The Law Commission Report concluded that in pensions, the primary purpose of the investment power is to provide members with retirement and other benefits. Therefore, the principal aim of the investment strategy is “to secure the best realistic return over the long-term, given the need to control for risks”.
It is not uncommon for the duties to be mischaracterised, and it is still not unusual to hear people refer to a trustee’s duty to “maximise returns”, a notion stemming from the 1984 case of Cowan v Scargill.
But context is crucial, and the circumstances in which the trustees in that case were exercising their investment powers must also be taken into account. This is not to suggest that Cowan v Scargill is bad law, but rather that its judgment must be understood in its proper context.

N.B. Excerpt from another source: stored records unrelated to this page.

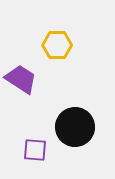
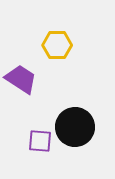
purple square: moved 5 px right, 9 px up
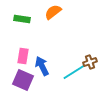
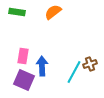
green rectangle: moved 5 px left, 7 px up
brown cross: moved 2 px down
blue arrow: rotated 24 degrees clockwise
cyan line: rotated 30 degrees counterclockwise
purple square: moved 1 px right
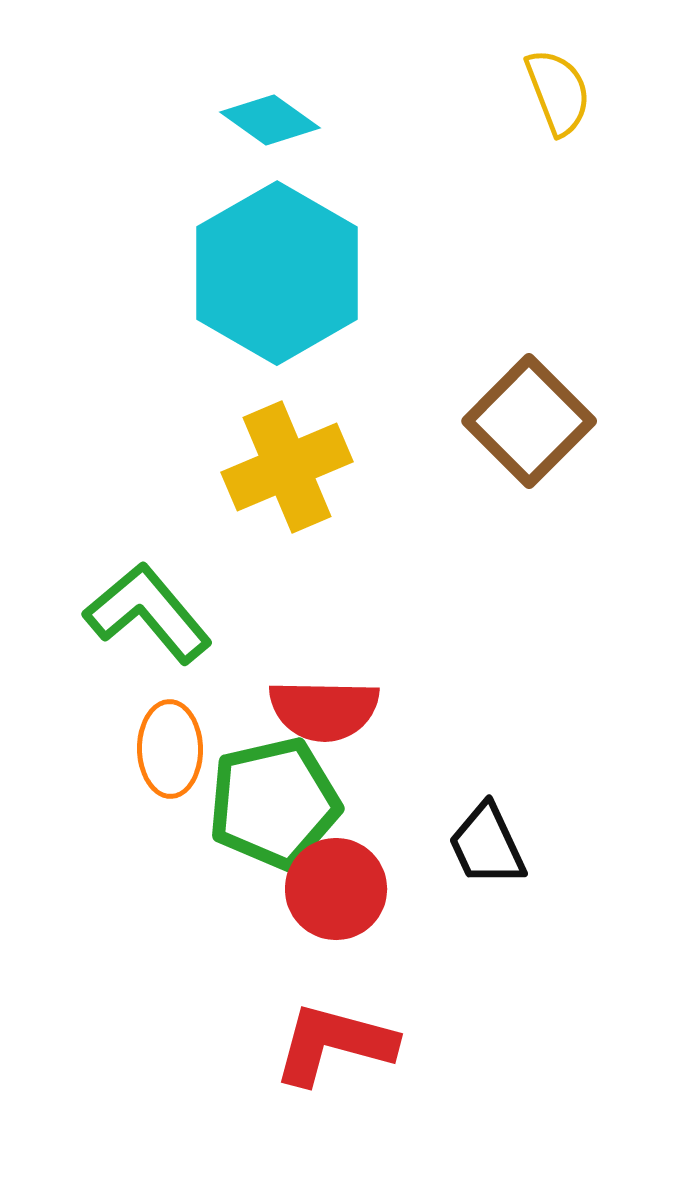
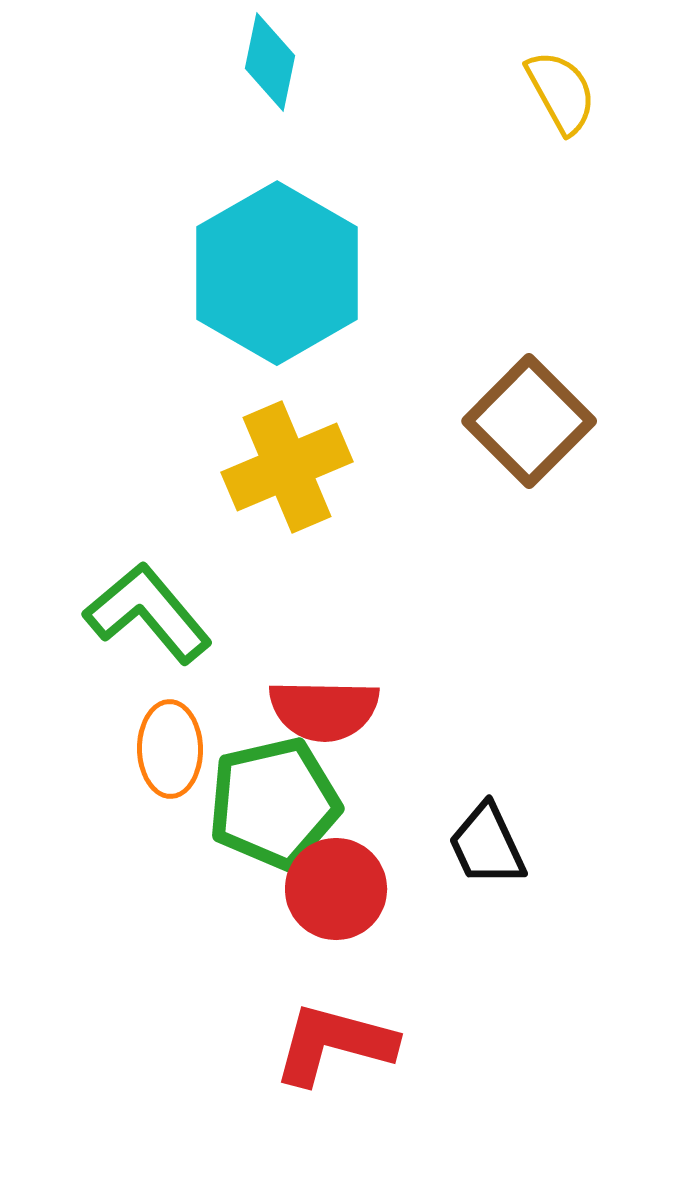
yellow semicircle: moved 3 px right; rotated 8 degrees counterclockwise
cyan diamond: moved 58 px up; rotated 66 degrees clockwise
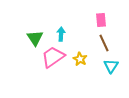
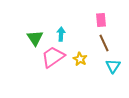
cyan triangle: moved 2 px right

Cowan v Scargill remains a valid authority on the legal principle that trustees must exercise their investment powers for their proper purposes – specifically, to provide pensions for members and not for political reasons. However, it’s a misinterpretation to see the case as imposing an absolute duty to maximise returns.

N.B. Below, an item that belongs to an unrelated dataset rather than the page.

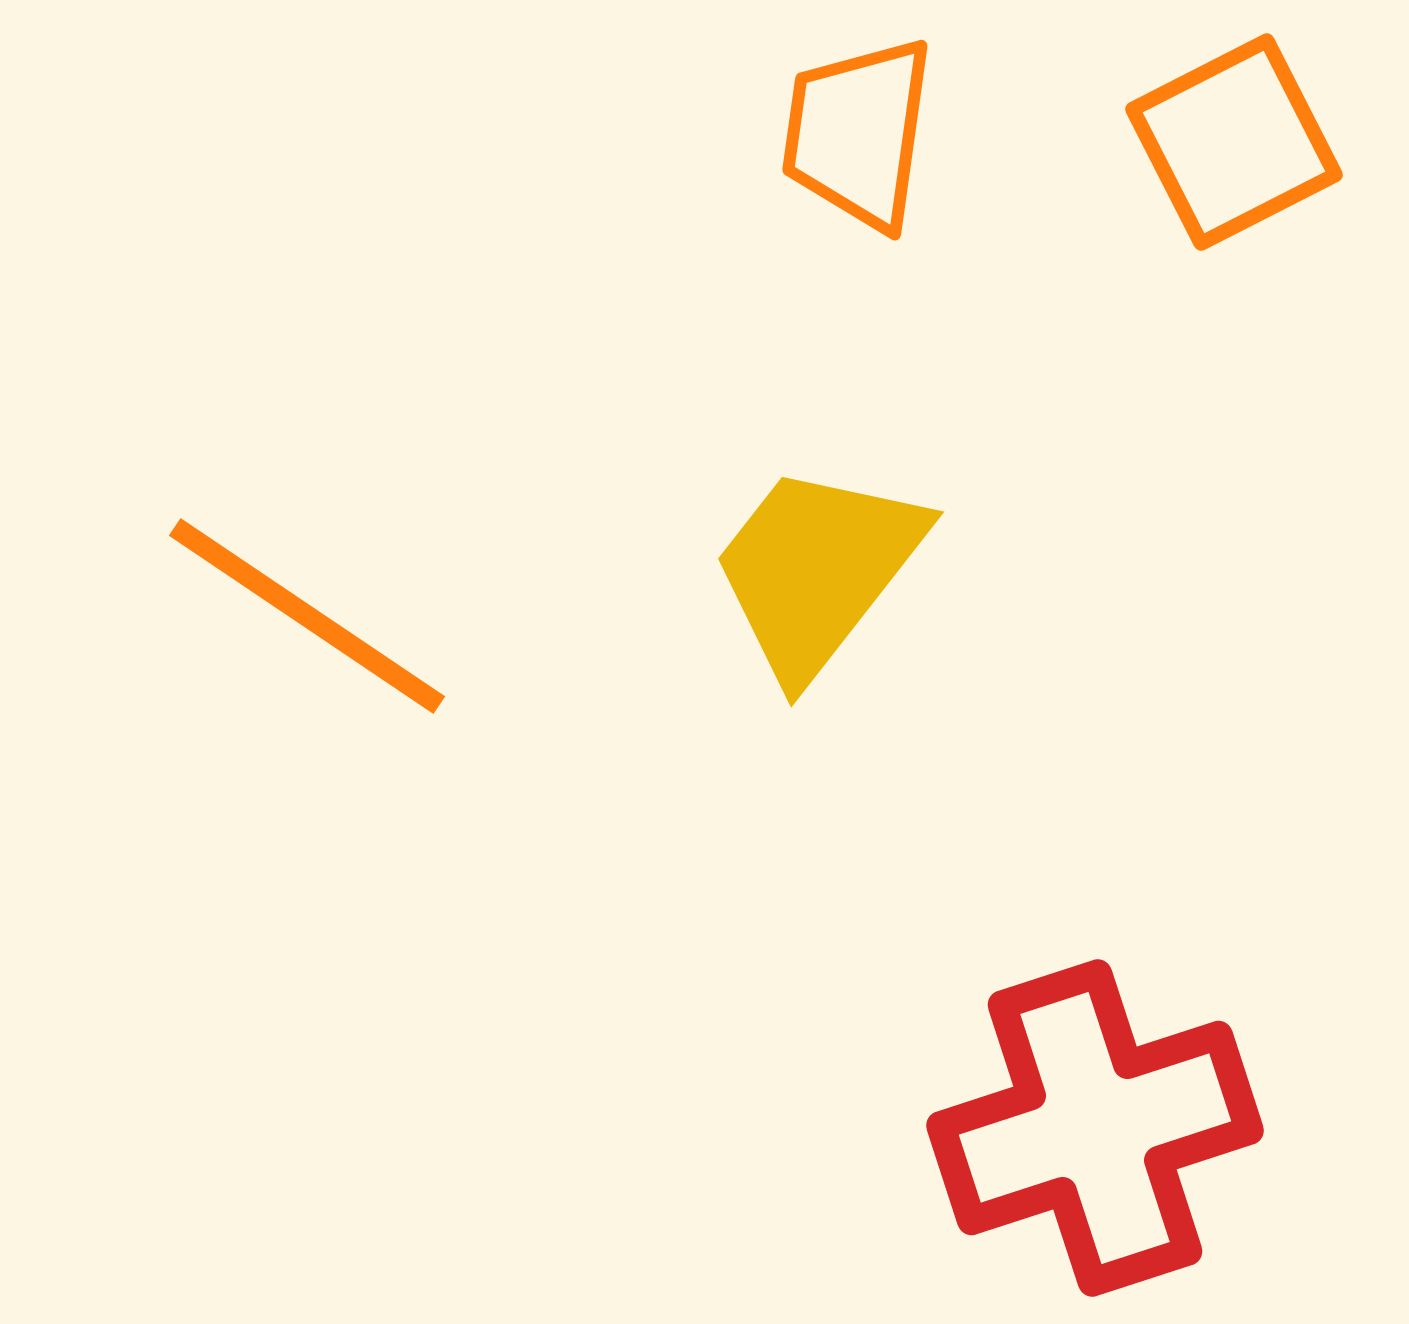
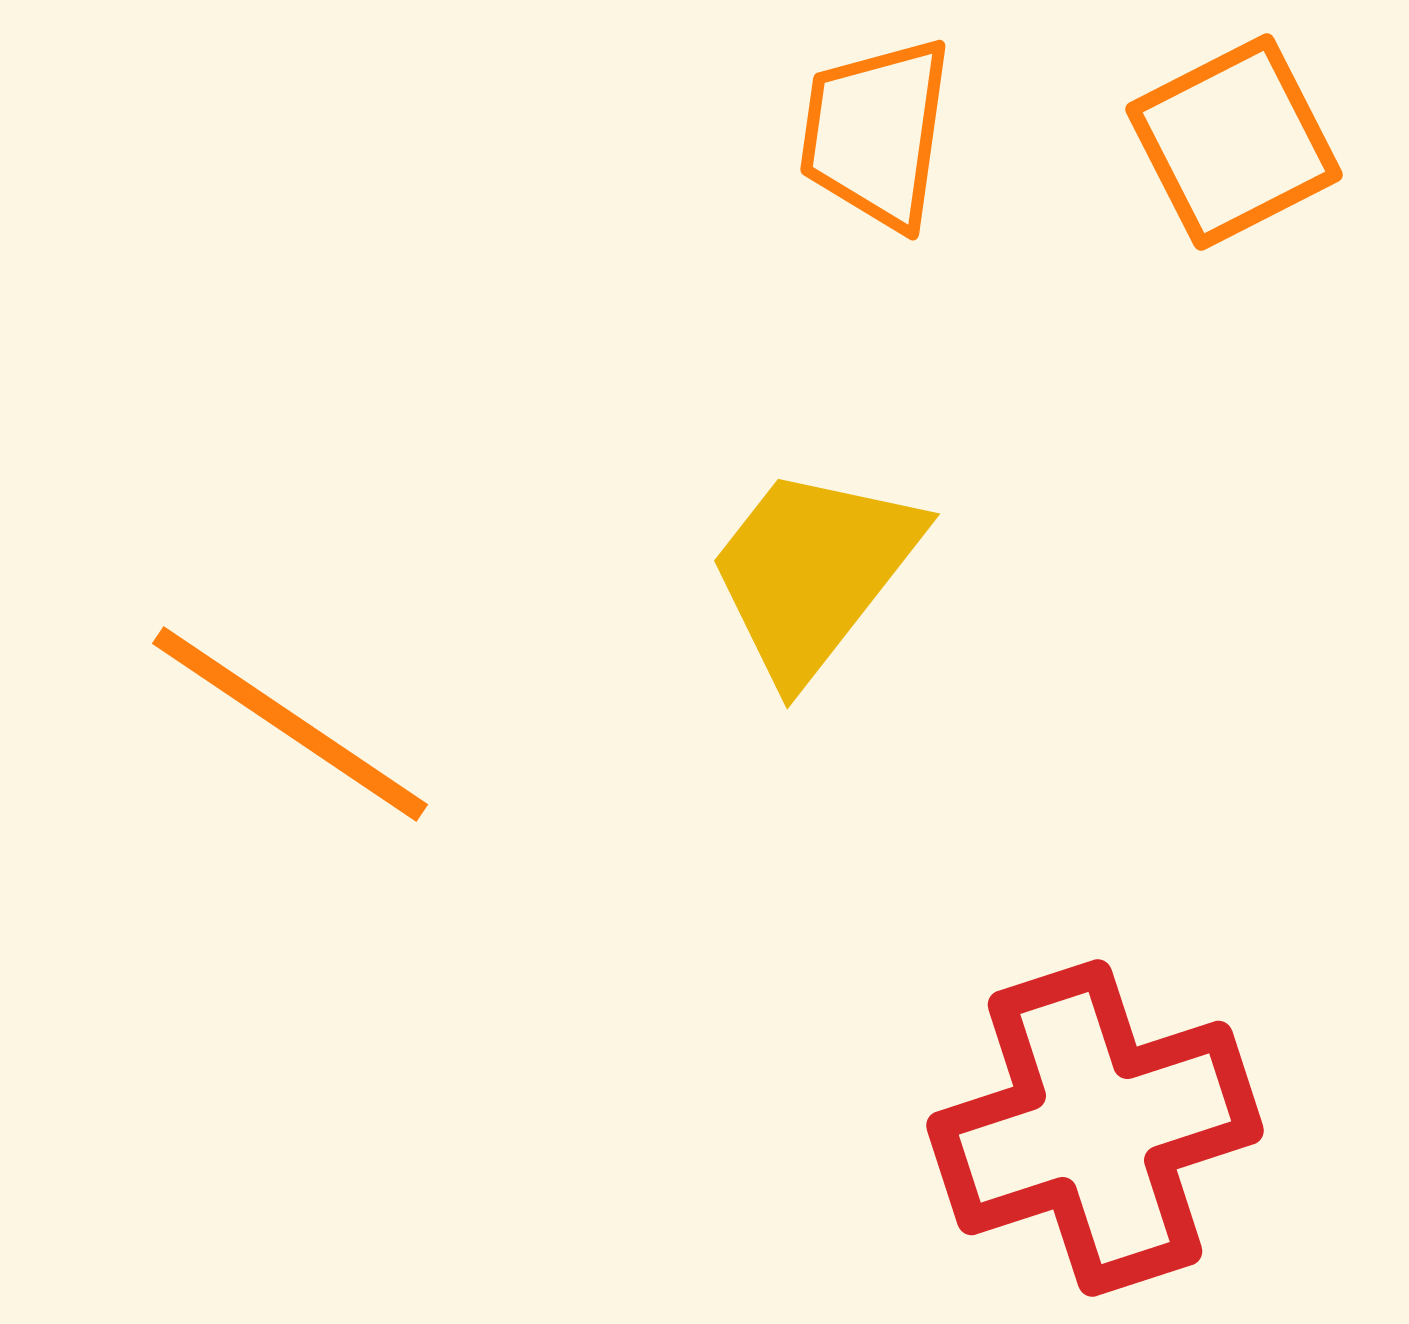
orange trapezoid: moved 18 px right
yellow trapezoid: moved 4 px left, 2 px down
orange line: moved 17 px left, 108 px down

This will be clear to anyone familiar with how trustees of DB pension schemes often use hedging instruments, bulk annuities and liability-driven investment strategies. Are these investments made for the purpose of “maximising returns”? No, but they do fulfil the goal of ensuring that members’ pensions can be paid.
What are the latest developments?
- February 2024
The Financial Markets Law Committee (FMLC) published its paper on Pension Fund Trustees and Fiduciary Duties – Decision-making in the context of Sustainability and the subject of Climate Change (the FMLC Paper). The FMLC Paper is intended to be used by trustees to help in their conversations with advisers. It sets out a general explanation of the legal position, including fiduciary duty and decision-making responsibility, and discusses how trustees can “better succeed in taking decisions in keeping with their fiduciary duties”. However, while the FMLC Paper has been widely discussed, neither it, nor the Law Commission Report, is a definitive statement of the law.
- February 2024
The parliamentary Work and Pensions Committee held oral and written evidence sessions on fiduciary duties. A significant part of this discussion focused on whether a “legal change to the definition of fiduciary duty” is necessary. A variety of responses to this question were put forward by industry and civil society groups, including what such a change might look like in reality.
- March 2025
The NatWest Cushon DC master trust announced it has obtained a legal opinion from Eversheds Sutherland covering, amongst other things, how considerations of members’ standards of living and UK growth might be accommodated within the fiduciary duty.
- October 2025
An amendment to the Pension Schemes Bill (PSB) was introduced. It aimed to clarify and expand the scope of trustees’ fiduciary duties by explicitly permitting consideration of “system-level” risks and opportunities, such as environmental and social factors that cannot be fully managed through diversification alone. The intention was to empower trustees to invest more responsibly without diluting the existing duty to act in members’ best financial interests.
- December 2025
The Pensions Minister, Torsten Bell, in acknowledgement of the tabled amendment to the PSB, confirmed that the Government would develop statutory guidance for pension schemes. To enable this, it would “bring forward legislation that will allow the Government to develop statutory guidance for the trust-based private pensions sector”.
- March 2026
The House of Lords voted against the proposed amendment to the PSB that would have required statutory guidance to be issued on pension scheme trustee investment duties.
- April 2026
The Pensions Minister, Torsten Bell, stated that “The Government will proceed on work to draft that guidance. The technical working group is well under way and is doing good work to provide clarity to the industry. We will come forward with proposals to put the guidance on a statutory footing in the months and years ahead.”